Although each student only has one mentor, there were lots of people from the community I could ask things to and I think that’s the best part of working in an open source project. We had great meetings every two weeks through Marble’s IRC channel [ #marble ] where all Marble’s GSoC students and mentors got together. I met also Torsten Rahn (Tackat) who also has developed a lot in Marble, Idis, Shentey, Cezar and Javi who were always ready to help and answer our questions.

Every meeting, each of the students had our turn to tell what we had been working on, the problems we had to face and which where the plans for the next weeks. In the end we all helped each other because some of our projects had tasks in common.

Q. Do you participate in any local FLOSS group? tell us about it.

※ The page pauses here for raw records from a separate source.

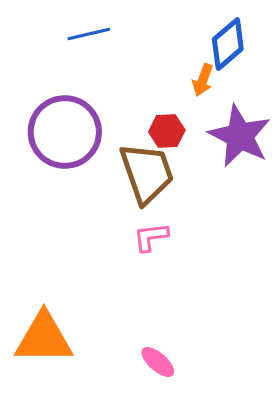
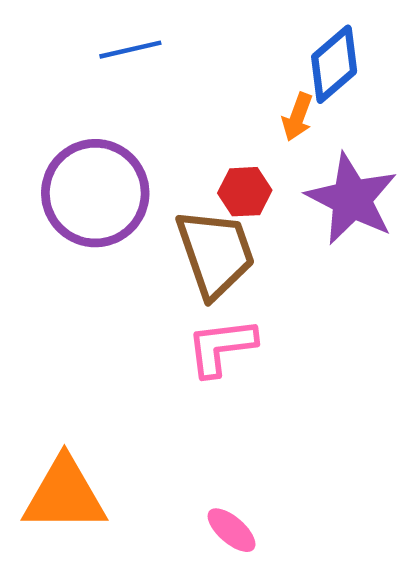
pink L-shape: (151, 237) -> (221, 347), size x1.4

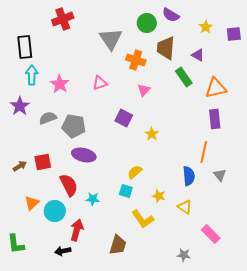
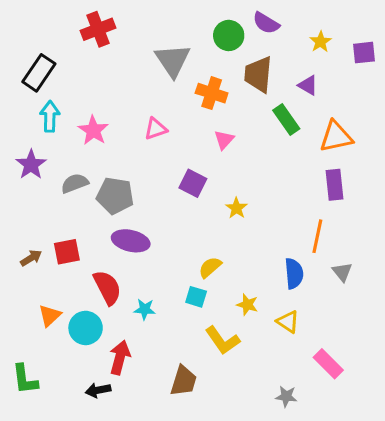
black rectangle: (25, 47) -> (39, 73), turned 40

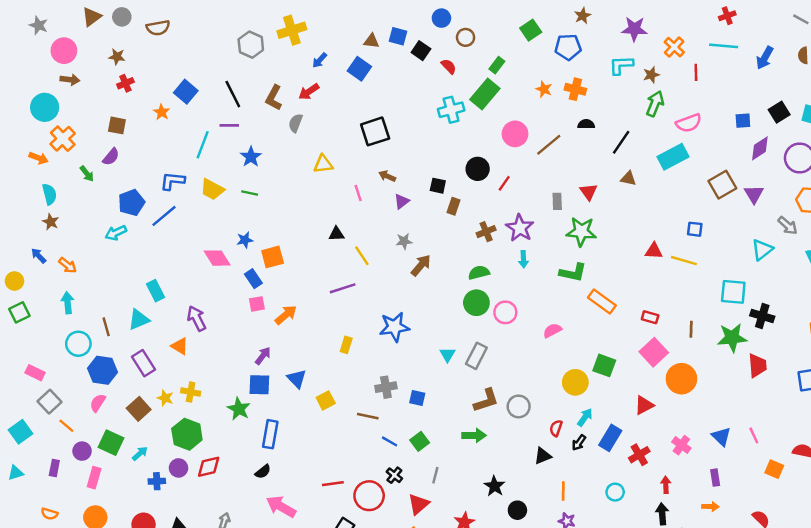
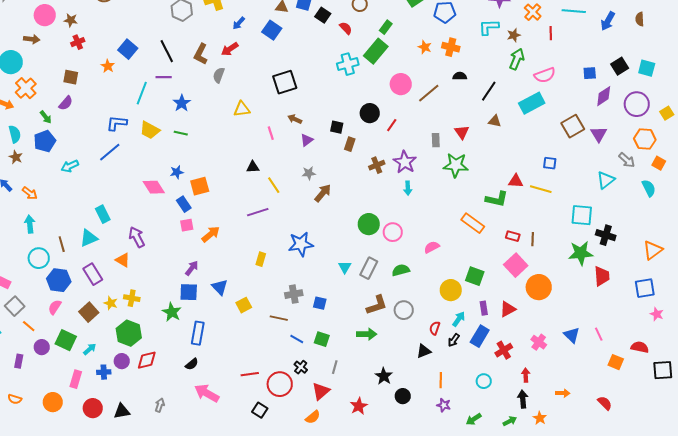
pink circle: (64, 51) -> (45, 15), moved
blue pentagon: (131, 203) -> (45, 141), moved
green semicircle: (479, 273) -> (401, 270), moved
green L-shape: (573, 273) -> (497, 199), moved
brown line: (691, 329) -> (533, 239), moved
green square: (420, 441) -> (322, 339), turned -35
pink rectangle: (94, 478) -> (76, 379), moved
purple rectangle: (715, 478) -> (484, 308), moved

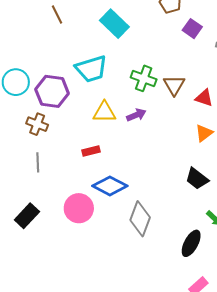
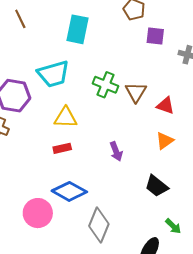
cyan rectangle: (114, 24) -> (78, 29), turned 56
purple square: (192, 29) -> (155, 36), turned -30
purple arrow: (136, 115) -> (116, 151), moved, turned 90
red rectangle: (91, 151) -> (62, 148), moved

I still work with Marble’s community in order to keep my project updated with the latest changes and to tell people who want to know how my code works. There’s an OpenStreetMap data server with smaller size tiles that will be up and running in little time and we hope to use it in Marble as soon as it is available.

Also I am currently working a lot with the OpenStreetMap community developing a tool called Cat2Osm that extracts all the useful data from the Spanish Cadastre Database to OpenStreetMap in order to be used in several research projects and to improve OSM data.

And I’d really like to meet the people I worked with at the GSoC; if everything goes on well, maybe it will be possible by next year’s summer in the Akademy 2013 wherever it is.

Q. And to finish, what would you say to other students in relation to GSoC and FLOSS?

I would encourage them to see what the organizations need, choose the one they like most and send their proposals for GSoC. They will learn to work in a big project and side by side with people in other parts of the world. Initially it might seem a bit hard and of course sometimes they will get stuck but they have all the support and power a big user community gives. Don’t hesitate to ask the community for answers because in the end they are the ones that are going to use what you build. And of course, above all, to enjoy the experience.

Thanks a lot, and hope you’ll go on collaborating with amazing projects as Marble and OSM are.

Thanks to you too for giving me the opportunity to tell people what the GSoC experience has meant to me, what we are currently working on and for spreading the FLOSS knowledge.